Jenna shared a glance with Cy, and I knew I was right. She said, “On
Buried Ashes
. It’s this online newspaper. I think that’s
where your picture got posted last year too. Anyway, that’s where it was. I guess people thought it’d make sense to have the contest there since everybody already goes to the site.”

Sometimes a bad situation will get worse and worse until it’s so bad that it defies all odds and reason and therefore becomes ridiculous and actually funny.

This wasn’t one of those times. I pretended it was, though. I drew my mouth up into a smile and forced a few raspy chuckles out of my throat. “Well. That’s just fantastic. That sure explains it.” I think I looked more deranged than anything. To Cy and Jenna’s credit, even though it was obvious that I was faking, they didn’t call me out on it.

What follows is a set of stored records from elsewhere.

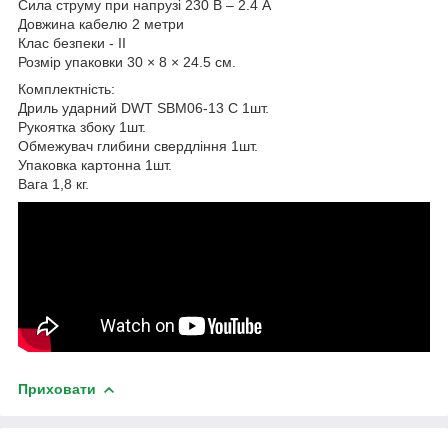
Сила струму при напрузі 230 В – 2.4 А
Довжина кабелю 2 метри
Клас безпеки - II
Розмір упаковки 30 × 8 × 24.5 см.
Комплектність:
Дриль ударний DWT SBM06-13 C 1шт.
Рукоятка збоку 1шт.
Обмежувач глибини свердління 1шт.
Упаковка картонна 1шт.
Вага 1,8 кг.
Приховати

“Let me guess,” I said. “The winning caption was ‘Pick a winner,’ right?”

Jenna nodded.

“Don’t feel bad,” Cy said as he snagged one of my pretzels and popped it in his mouth. “It could be worse. The one that came in a close second was ‘Boogers: the other white meat.’”

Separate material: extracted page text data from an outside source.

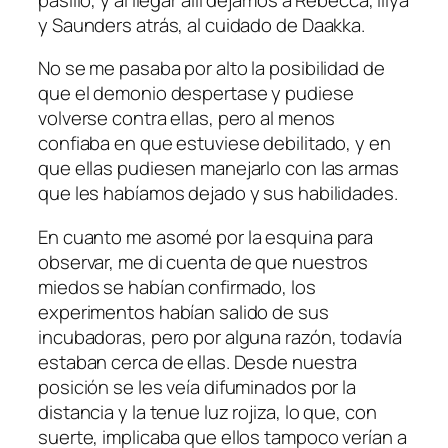
y Saunders atrás, al cuidado de Daakka.
No se me pasaba por alto la posibilidad de
que el demonio despertase y pudiese
volverse contra ellas, pero al menos
confiaba en que estuviese debilitado, y en
que ellas pudiesen manejarlo con las armas
que les habíamos dejado y sus habilidades.
En cuanto me asomé por la esquina para
observar, me di cuenta de que nuestros
miedos se habían confirmado, los
experimentos habían salido de sus
incubadoras, pero por alguna razón, todavía
estaban cerca de ellas. Desde nuestra
posición se les veía difuminados por la
distancia y la tenue luz rojiza, lo que, con
suerte, implicaba que ellos tampoco verían a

That was what did it. That was the thing that tipped the situation right over into funny. I pressed my lips together, but spurts of laughter kept bursting out. Watching Jenna and Cy try not to laugh was even funnier. Finally, I just let go and the three of us cracked up over in our own little corner of the jungle.

I laughed so hard my nose started running again. I blew it right there at the table, which would’ve horrified Mom. “Do either of you know whose brilliant idea it was to put the picture in the yearbook in the first place?”

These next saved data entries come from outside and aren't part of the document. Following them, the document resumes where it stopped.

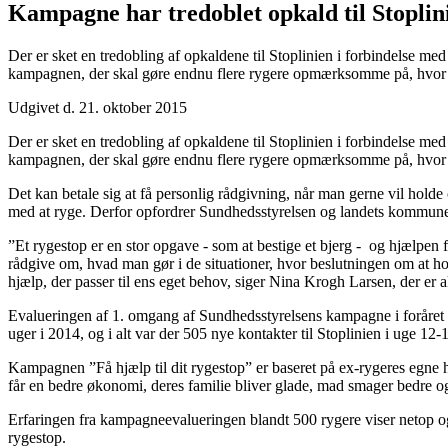
Kampagne har tredoblet opkald til Stoplin
Der er sket en tredobling af opkaldene til Stoplinien i forbindelse m
kampagnen, der skal gøre endnu flere rygere opmærksomme på, hvor de 
Udgivet d. 21. oktober 2015
Der er sket en tredobling af opkaldene til Stoplinien i forbindelse m
kampagnen, der skal gøre endnu flere rygere opmærksomme på, hvor de 
Det kan betale sig at få personlig rådgivning, når man gerne vil hol
med at ryge. Derfor opfordrer Sundhedsstyrelsen og landets kommuner i
”Et rygestop er en stor opgave - som at bestige et bjerg - og hjælpe
rådgive om, hvad man gør i de situationer, hvor beslutningen om at hol
hjælp, der passer til ens eget behov, siger Nina Krogh Larsen, der er
Evalueringen af 1. omgang af Sundhedsstyrelsens kampagne i foråret har
uger i 2014, og i alt var der 505 nye kontakter til Stoplinien i uge 1
Kampagnen ”Få hjælp til dit rygestop” er baseret på ex-rygeres egne h
får en bedre økonomi, deres familie bliver glade, mad smager bedre og 
Erfaringen fra kampagneevalueringen blandt 500 rygere viser netop også,
rygestop.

They both shook their heads. Cy said, “No idea.”

“Someone from the yearbook committee, I guess,” Jenna added.

“You don’t know any names?” I asked.

Cy snorted. “I try to know as little information about these people as possible.”

Jenna shared an amused look with him. “We’re not exactly joiners,” she said.

I’d have to get the names from Dad. “What about that online newspaper?” I asked. “Do you know who runs that?”

“Yeah, that’s Luke Pavel,” Jenna said. “He’s a senior. He started
Buried Ashes
his sophomore year. He thinks it’s cutting-edge news that the administration doesn’t want the students to know, but it’s mostly just a tabloid.”

Cy disagreed. “There’s some decent information. He’ll write about some issue or whatever that nobody knew anything about. Something substantial. He’s a decent guy even if he does have a bit of a god complex. Like he answers to some higher power of integrity and has an obligation to
undermine authority and expose corruption
.” Cy said the last bit in Superman’s voice. Then he made a gesture indicating a certain sexual act performed on a man.

I blushed and glanced downward to hide it, digging my spork into my yogurt. “Oh, sure. He’s chock-full of integrity. Posting embarrassing pictures of people he doesn’t even know is so admirable. What a guy.”

Jenna stared out the window. “It’s easy to embarrass people you don’t know.”

Cy beamed at her. “Spoken like the true goddess you are.
A hot, sexy goddess.” They kissed again with lots of tongue, so I politely pretended I was invisible.

When they came up for air again, I asked what Luke Pavel looked like.

“Tall guy. Glasses,” Cy said.

“Blondish hair,” Jenna added. “Kinda curly.”

“Wait a sec. Is he skinny? Tall, skinny guy with wire-frame glasses?”